Final answer:
Closing two of seven coffee shops on the same street would likely increase competition among the remaining shops as they try to capture the larger market share. The coffee market is characterized by inelastic demand, meaning significant price changes may not lead to substantial changes in quantity consumed. Specialization and market-oriented adjustments play roles in how businesses operate efficiently within such markets.
Step-by-step explanation:
If two of the seven coffee shops located on the same busy street were to close, it would likely increase competition among the remaining coffee shops. When the number of suppliers in a market decreases, the remaining suppliers face less competition.
This situation allows them to potentially capture a larger market share of the remaining consumer base looking for coffee. However, the outcome could be influenced by various factors, including the elasticity of demand for coffee, changes in supply, and the remaining shops' capacity to meet increased demand.

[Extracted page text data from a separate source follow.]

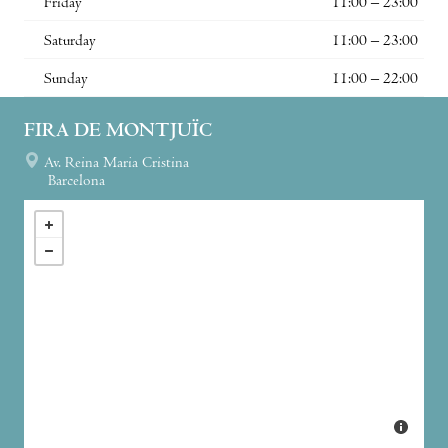
Friday
11:00 – 23:00
Saturday
11:00 – 23:00
Sunday
11:00 – 22:00
FIRA DE MONTJUÏC
Av. Reina Maria Cristina
Barcelona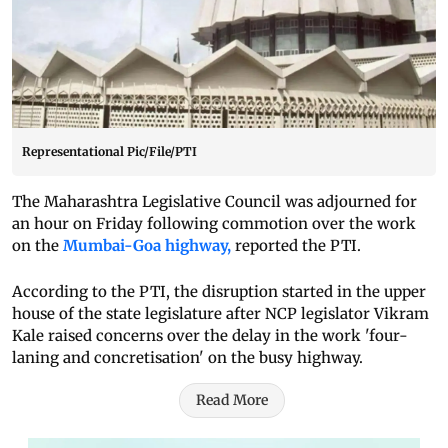
Representational Pic/File/PTI
The Maharashtra Legislative Council was adjourned for
an hour on Friday following commotion over the work
on the
Mumbai-Goa highway,
reported the PTI.
According to the PTI, the disruption started in the upper
house of the state legislature after NCP legislator Vikram
Kale raised concerns over the delay in the work 'four-
laning and concretisation' on the busy highway.
Read More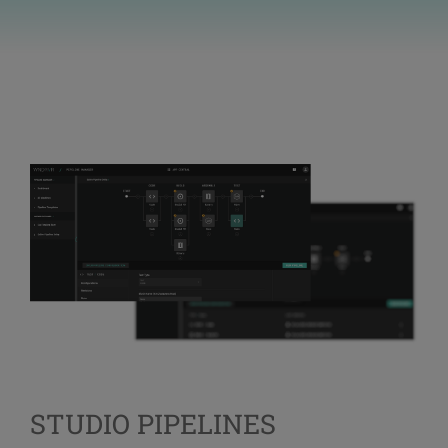
STUDIO PIPELINES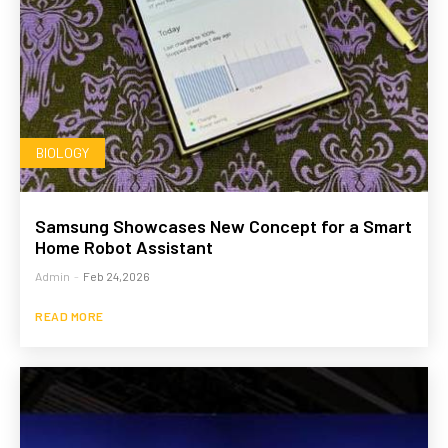
BIOLOGY
Samsung Showcases New Concept for a Smart
Home Robot Assistant
Admin
-
Feb 24,2026
READ MORE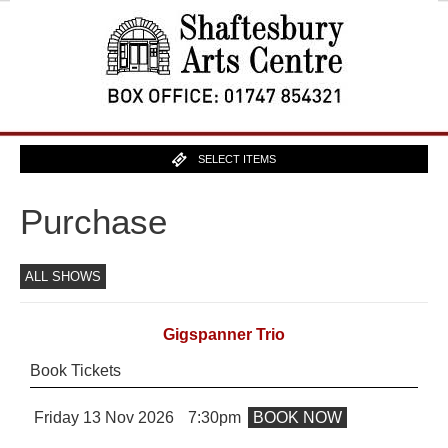
SELECT ITEMS
Purchase
ALL SHOWS
Gigspanner Trio
Book Tickets
Friday 13 Nov 2026
7:30pm
BOOK NOW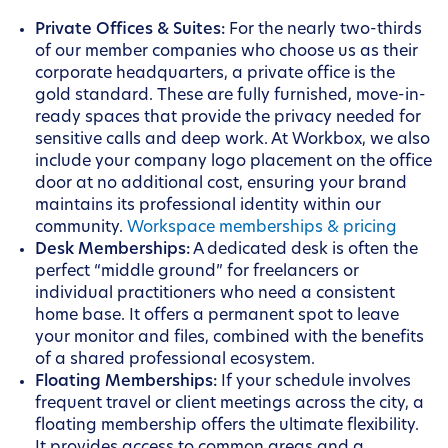
Private Offices & Suites:
For the nearly two-thirds
of our member companies who choose us as their
corporate headquarters, a private office is the
gold standard. These are fully furnished, move-in-
ready spaces that provide the privacy needed for
sensitive calls and deep work. At Workbox, we also
include your company logo placement on the office
door at no additional cost, ensuring your brand
maintains its professional identity within our
community.
Workspace memberships & pricing
Desk Memberships:
A dedicated desk is often the
perfect “middle ground” for freelancers or
individual practitioners who need a consistent
home base. It offers a permanent spot to leave
your monitor and files, combined with the benefits
of a shared professional ecosystem.
Floating Memberships:
If your schedule involves
frequent travel or client meetings across the city, a
floating membership offers the ultimate flexibility.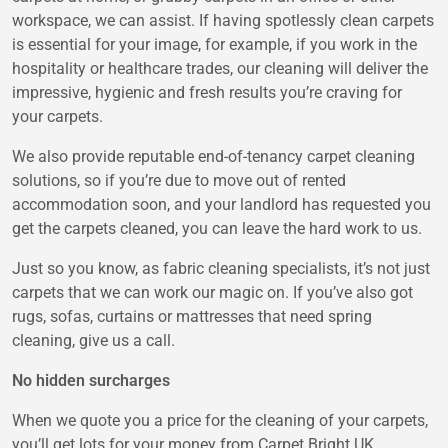
workspace, we can assist. If having spotlessly clean carpets
is essential for your image, for example, if you work in the
hospitality or healthcare trades, our cleaning will deliver the
impressive, hygienic and fresh results you’re craving for
your carpets.
We also provide reputable end-of-tenancy carpet cleaning
solutions, so if you’re due to move out of rented
accommodation soon, and your landlord has requested you
get the carpets cleaned, you can leave the hard work to us.
Just so you know, as fabric cleaning specialists, it’s not just
carpets that we can work our magic on. If you’ve also got
rugs, sofas, curtains or mattresses that need spring
cleaning, give us a call.
No hidden surcharges
When we quote you a price for the cleaning of your carpets,
you’ll get lots for your money from Carpet Bright UK.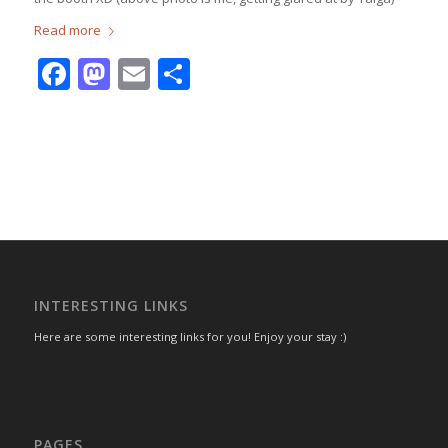
Read more
Facebook
Mastodon
Email
Share
INTERESTING LINKS
Here are some interesting links for you! Enjoy your stay :)
PAGES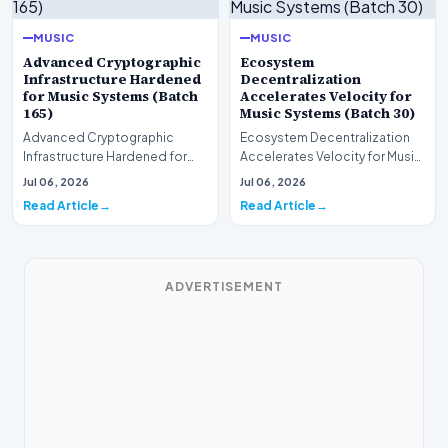
MUSIC
MUSIC
Advanced Cryptographic
Ecosystem
Infrastructure Hardened
Decentralization
for Music Systems (Batch
Accelerates Velocity for
165)
Music Systems (Batch 30)
Advanced Cryptographic
Ecosystem Decentralization
Infrastructure Hardened for
Accelerates Velocity for Music
Music Systems (Batch 165)A
Systems (Batch 30)A
Jul 06, 2026
Jul 06, 2026
comprehensive assessme…
comprehensive assessme…
Read Article
Read Article
ADVERTISEMENT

According to the laws of demand and supply, when the price of a good changes, it affects both consumer behavior and producer incentives.
For a product like coffee, which has an inelastic demand (elasticity of about 0.3), a moderate rise in price does not lead to a significant drop in quantity demanded; therefore, close substitutes are less available or less preferred.

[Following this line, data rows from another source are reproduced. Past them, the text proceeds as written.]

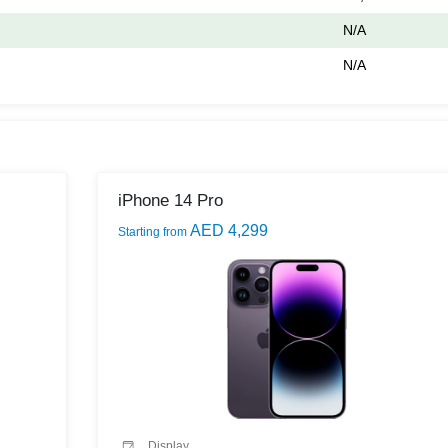
N/A
N/A
iPhone 14 Pro
AED 4,299
Starting from
Display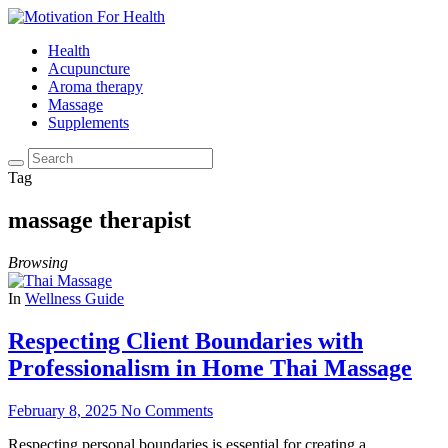
Health
Acupuncture
Aroma therapy
Massage
Supplements
Tag
massage therapist
Browsing
In
Wellness Guide
Respecting Client Boundaries with
Professionalism in Home Thai Massage
February 8, 2025
No Comments
Respecting personal boundaries is essential for creating a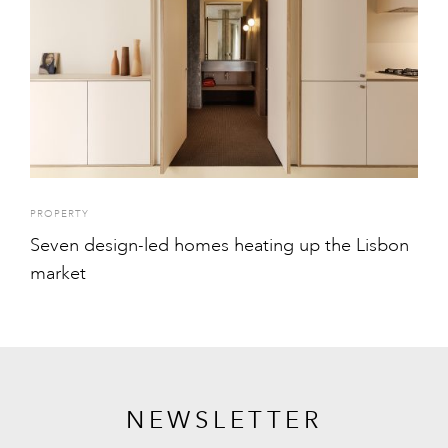
PROPERTY
Seven design-led homes heating up the Lisbon
market
NEWSLETTER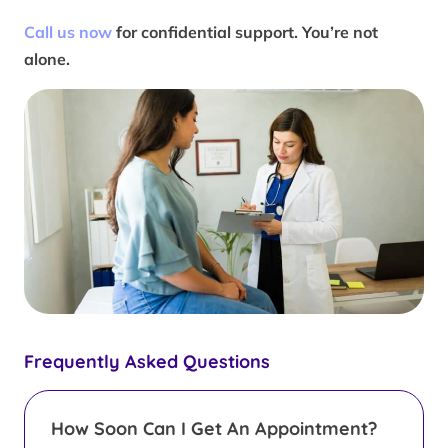
Call us now
for confidential support. You’re not
alone.
Frequently Asked Questions
How Soon Can I Get An Appointment?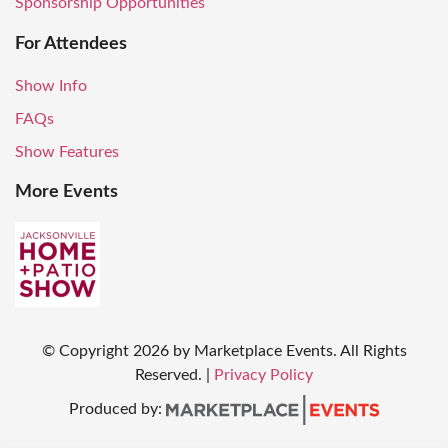
Sponsorship Opportunities
For Attendees
Show Info
FAQs
Show Features
More Events
© Copyright
2026
by Marketplace Events. All Rights
Reserved.
|
Privacy Policy
Produced by:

Furthermore, events that affect the supply of coffee, such as a major frost or the introduction of a large producer like Vietnam, can cause significant price fluctuations without much change in the consumed quantity, illustrating coffee's inelastic demand.

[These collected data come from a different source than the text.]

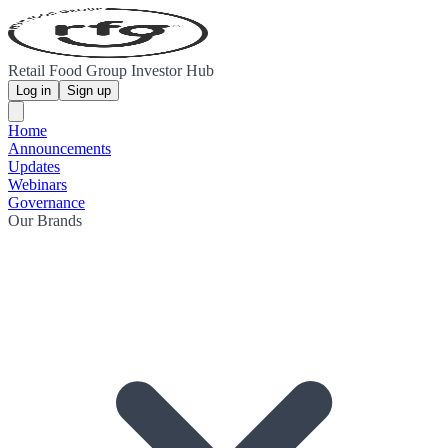
Retail Food Group Investor Hub
Log in
Sign up
Home
Announcements
Updates
Webinars
Governance
Our Brands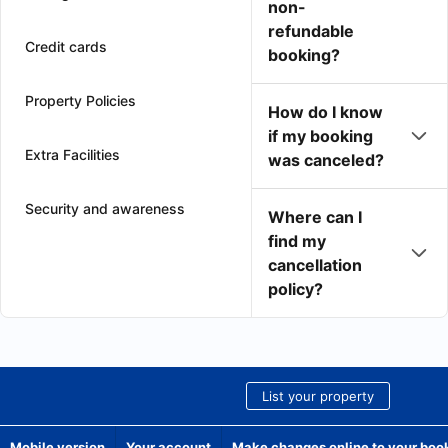
non-
refundable
Credit cards
booking?
Property Policies
How do I know
if my booking
Extra Facilities
was canceled?
Security and awareness
Where can I
find my
cancellation
policy?
List your property
Mobile version
Your account
Make changes online to your boo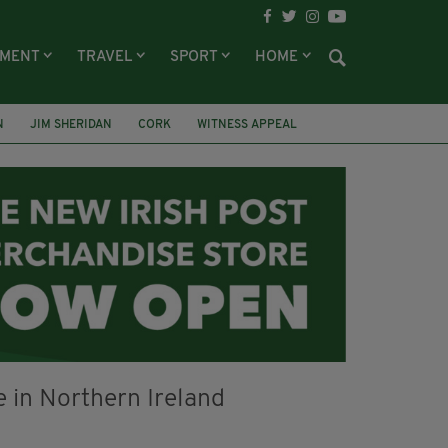
NMENT
TRAVEL
SPORT
HOME
N
JIM SHERIDAN
CORK
WITNESS APPEAL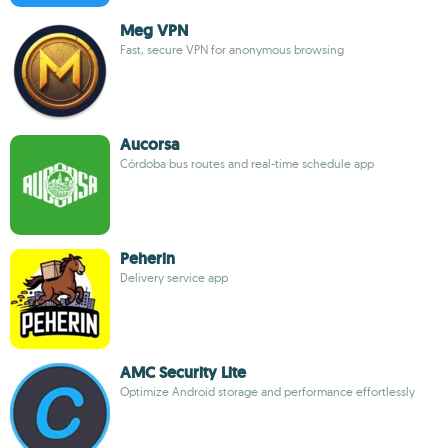
Meg VPN
Fast, secure VPN for anonymous browsing
Aucorsa
Córdoba bus routes and real-time schedule app
Peherin
Delivery service app
AMC Security Lite
Optimize Android storage and performance effortlessly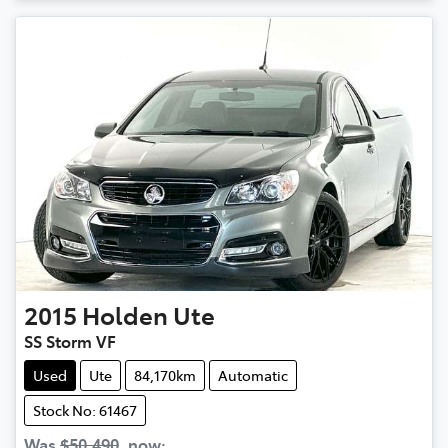
2015
Holden
Ute
SS Storm VF
Used
Ute
84,170km
Automatic
Stock No: 61467
Was
$50,490
,
now
: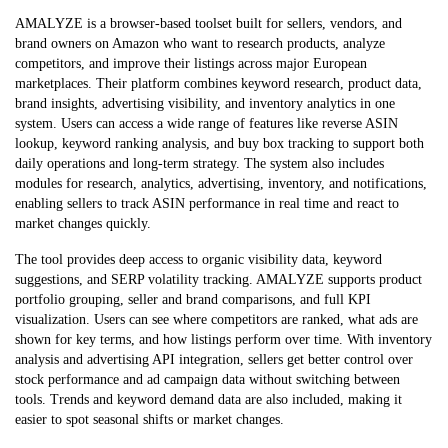
AMALYZE is a browser-based toolset built for sellers, vendors, and
brand owners on Amazon who want to research products, analyze
competitors, and improve their listings across major European
marketplaces. Their platform combines keyword research, product data,
brand insights, advertising visibility, and inventory analytics in one
system. Users can access a wide range of features like reverse ASIN
lookup, keyword ranking analysis, and buy box tracking to support both
daily operations and long-term strategy. The system also includes
modules for research, analytics, advertising, inventory, and notifications,
enabling sellers to track ASIN performance in real time and react to
market changes quickly.
The tool provides deep access to organic visibility data, keyword
suggestions, and SERP volatility tracking. AMALYZE supports product
portfolio grouping, seller and brand comparisons, and full KPI
visualization. Users can see where competitors are ranked, what ads are
shown for key terms, and how listings perform over time. With inventory
analysis and advertising API integration, sellers get better control over
stock performance and ad campaign data without switching between
tools. Trends and keyword demand data are also included, making it
easier to spot seasonal shifts or market changes.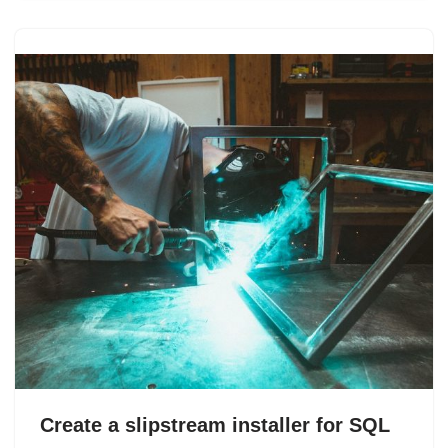
Create a slipstream installer for SQL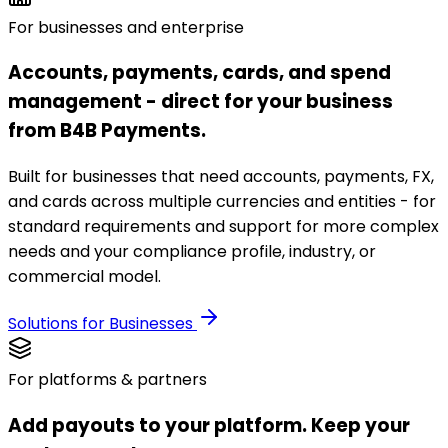
For businesses and enterprise
Accounts, payments, cards, and spend
management - direct for your business
from B4B Payments.
Built for businesses that need accounts, payments, FX,
and cards across multiple currencies and entities - for
standard requirements and support for more complex
needs and your compliance profile, industry, or
commercial model.
Solutions for Businesses
For platforms & partners
Add payouts to your platform. Keep your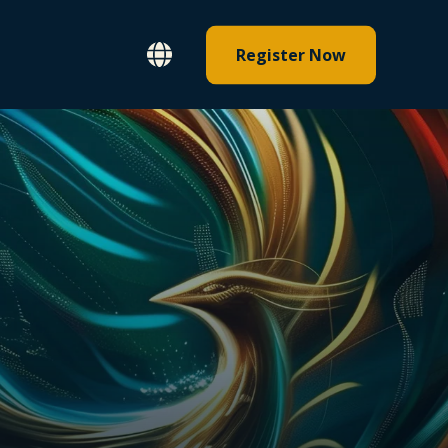
Register Now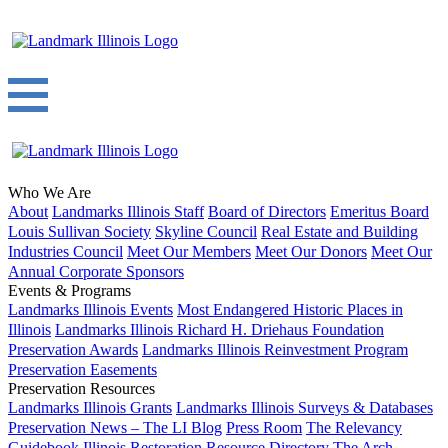
Who We Are
About
Landmarks Illinois Staff
Board of Directors
Emeritus Board
Louis Sullivan Society
Skyline Council
Real Estate and Building
Industries Council
Meet Our Members
Meet Our Donors
Meet Our
Annual Corporate Sponsors
Events & Programs
Landmarks Illinois Events
Most Endangered Historic Places in
Illinois
Landmarks Illinois Richard H. Driehaus Foundation
Preservation Awards
Landmarks Illinois Reinvestment Program
Preservation Easements
Preservation Resources
Landmarks Illinois Grants
Landmarks Illinois Surveys & Databases
Preservation News – The LI Blog
Press Room
The Relevancy
Guidebook
Illinois Restoration Resource Directory
The Arch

Specialization within coffee shops, where workers focus on specific tasks, may also lead to increased efficiency and profitability.
The concept of comparative advantage suggests that such specialization will allow the business to produce goods and services at a lower cost, potentially gaining more from trade, which is also applicable at a country level.
Market-oriented adjustments do not usually require government intervention, as prices and quantities naturally adjust through market signals.